Luca Trovato
When making salad for a large group, a good rule of thumb is to prepare about 3 ounces of salad per guest.
Dear Martha: The only thing that separates my living and dining rooms is an arch, so they feel almost like a single space. Should I paint them the same color?

Answer: I think you'll be much happier if you paint the rooms a single shade. The ceilings can contrast slightly with the walls, but a monochromatic color scheme will keep the spaces from feeling too busy.

You can then use furniture and accessories to bring in additional tones. Fabric is very useful for this, and it's a nice way to enhance the harmony between the rooms. For example, you might repeat the pattern from the dining room chairs in the living room curtains or pillows.

Dear Martha: Sometimes soil is very sandy.
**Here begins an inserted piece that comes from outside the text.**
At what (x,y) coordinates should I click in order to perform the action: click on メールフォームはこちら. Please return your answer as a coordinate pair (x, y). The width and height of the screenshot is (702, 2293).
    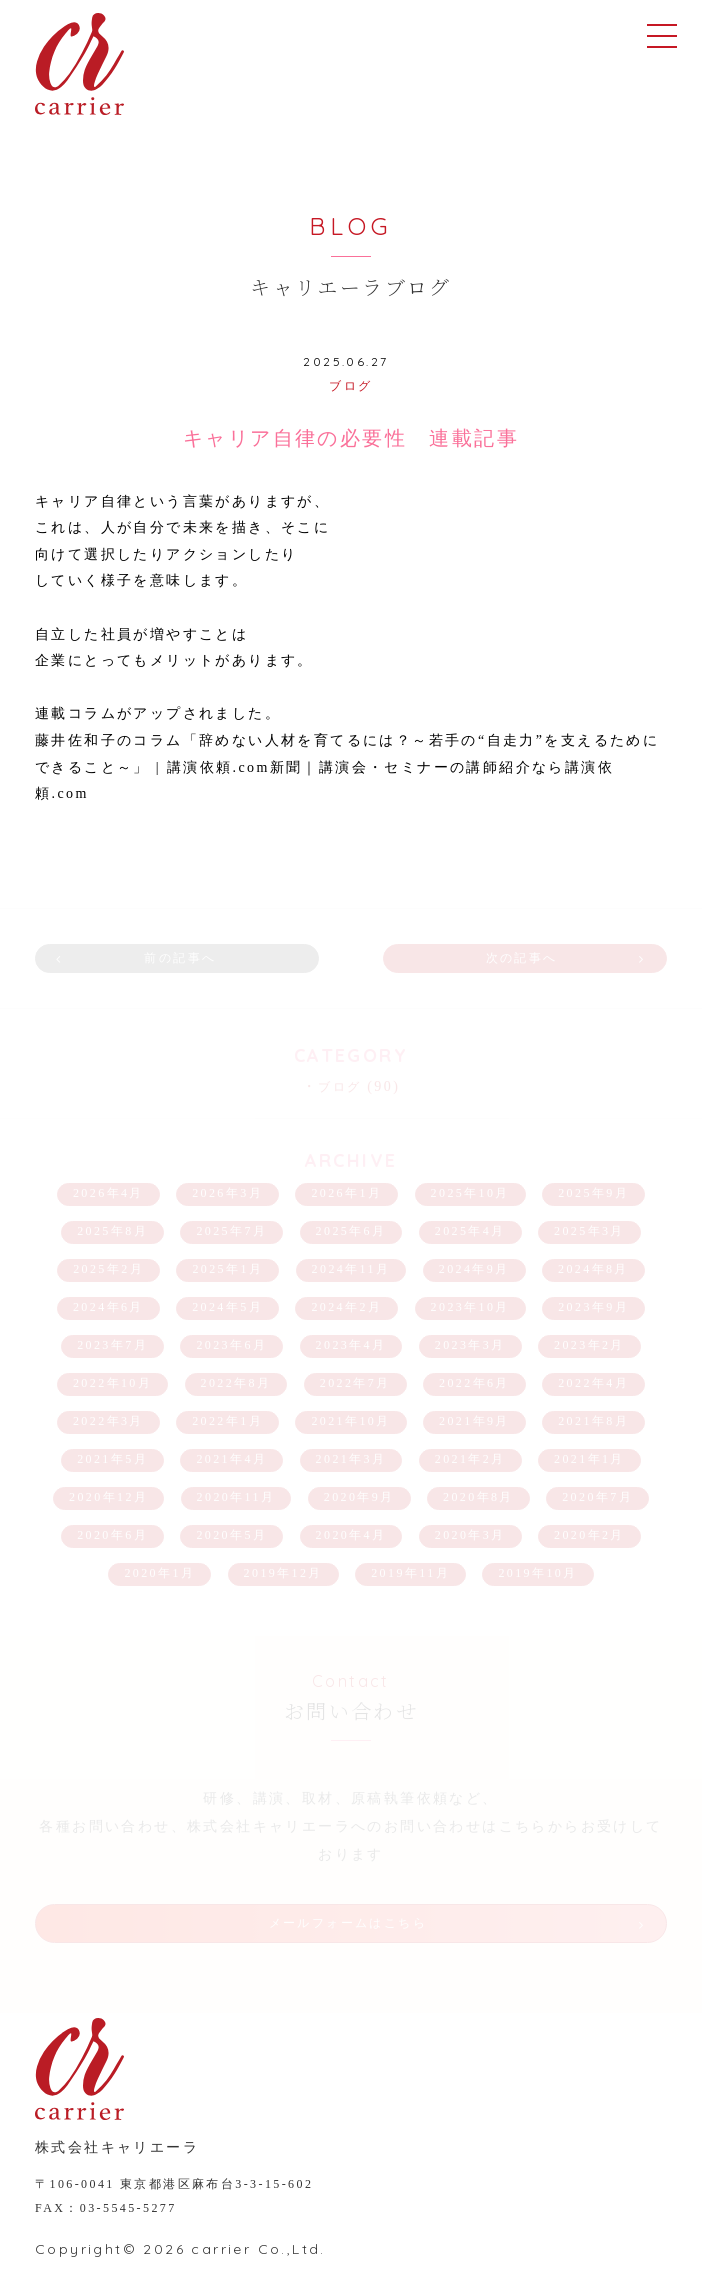     Looking at the image, I should click on (348, 1923).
What can be done about it?

Answer: Soil has formed over many millennia through the weathering of rock and the decomposition of plant life, so changing its makeup isn't easy. Before you tackle the problem, consider why the soil is sandy in the first place. The issue isn't limited to coastal communities. Sandy soil is found inland, too, where glaciers deposited large washes of sand long ago.
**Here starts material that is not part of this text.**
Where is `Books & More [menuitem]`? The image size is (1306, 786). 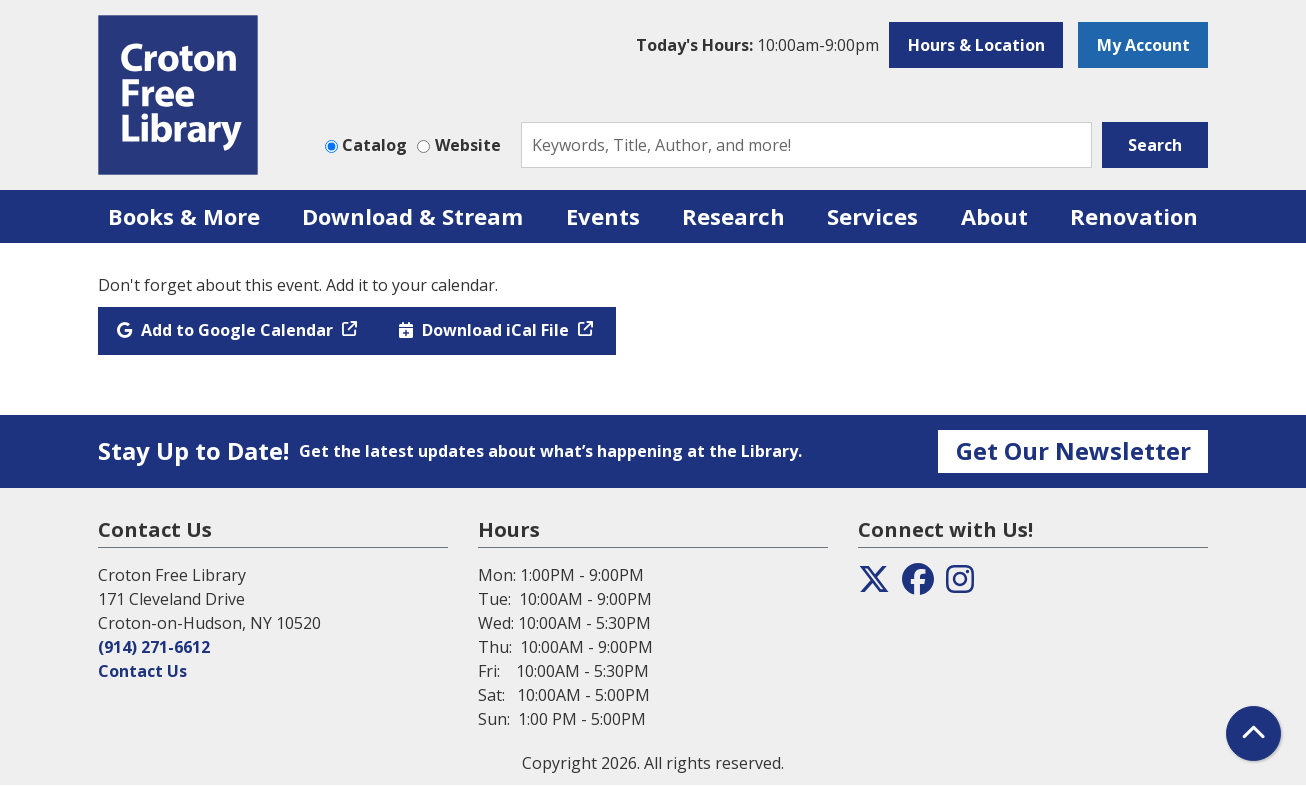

If the soil is inherently sandy, your best option is not to fight the fact but to work with it. Many plants thrive in sandy, free-draining soil. If you are determined to grow plants that won't tolerate these conditions, such as many vegetables, delphiniums and peonies, you will need to do so in raised beds filled with purchased topsoil. Although the beds require an initial investment of time and resources, they're long lasting and suited to many types of plants.

In some locations, erosion has caused soil to become sandy. Because sand particles are among the heaviest soil components, lighter-weight particles, such as organic matter and silt, are gradually washed or blown away, leaving only sand. If wind is to blame, you could plant a windbreak of trees to protect your property. Treating water-caused erosion is trickier, as it could be from flooding, irrigation or channeled rainfall from a nearby mountain or cliff.
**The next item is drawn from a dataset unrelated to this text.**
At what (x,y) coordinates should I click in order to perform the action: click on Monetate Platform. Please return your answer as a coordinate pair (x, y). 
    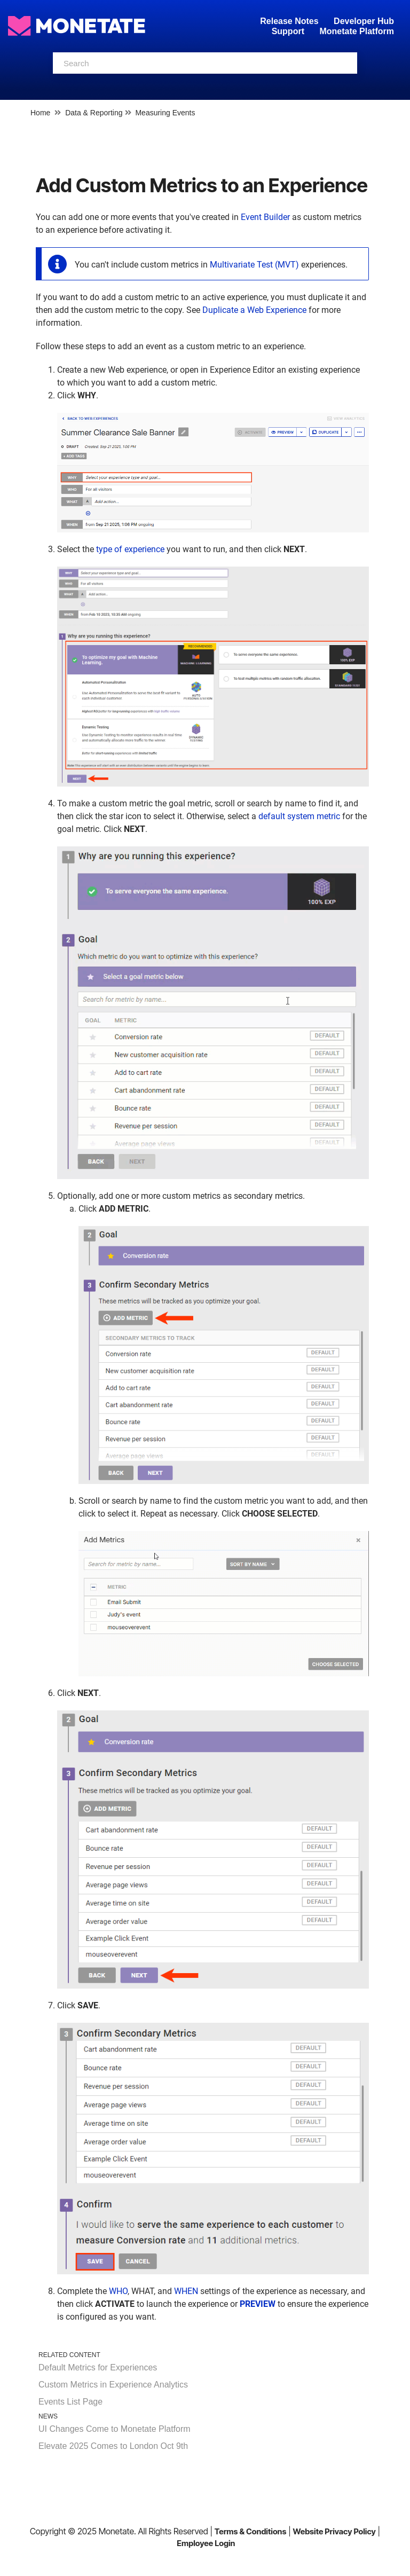     Looking at the image, I should click on (356, 31).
In each case, you should consult your municipality to see what you can do legally to protect your property. A common strategy is to plant trees, shrubs and grasses with quick-growing root systems that will stabilize the soil.

As for amending sandy soil, one technique is to mix copious amounts of organic matter into at least the top 4 inches. This will increase the water- and nutrient-retaining capabilities of the soil, eventually giving it the loose, crumbly consistency of loam. The one thing you should never add to sandy soil is clay. In fact, sand and clay are two of the main ingredients in concrete, and that's pretty much what you'll end up with.

Dear Martha: I'm providing the salad for a picnic with about 100 guests. How much should I prepare?

Answer: When making salad for a large group, the rule of thumb is about 3 ounces per person. Some greens weigh more than others, however, so you'll need to tailor this figure to the specific recipe.

For example, to prepare Caesar salad for a crowd of 100, start with about 20 pounds of romaine lettuce, which translates into 15 heads. A bunch of spinach, a rugged green that's good for summer salads, weighs about as much as a head of romaine. If the recipe calls for mixed field greens, you'll need 12 pounds to 14 pounds of loose mesclun (which weighs less because there are no cores).

All greens wilt when dressed, so it's best to divide them into several large serving bowls and add the dressing only as more salad is needed, or serve the dressing on the side.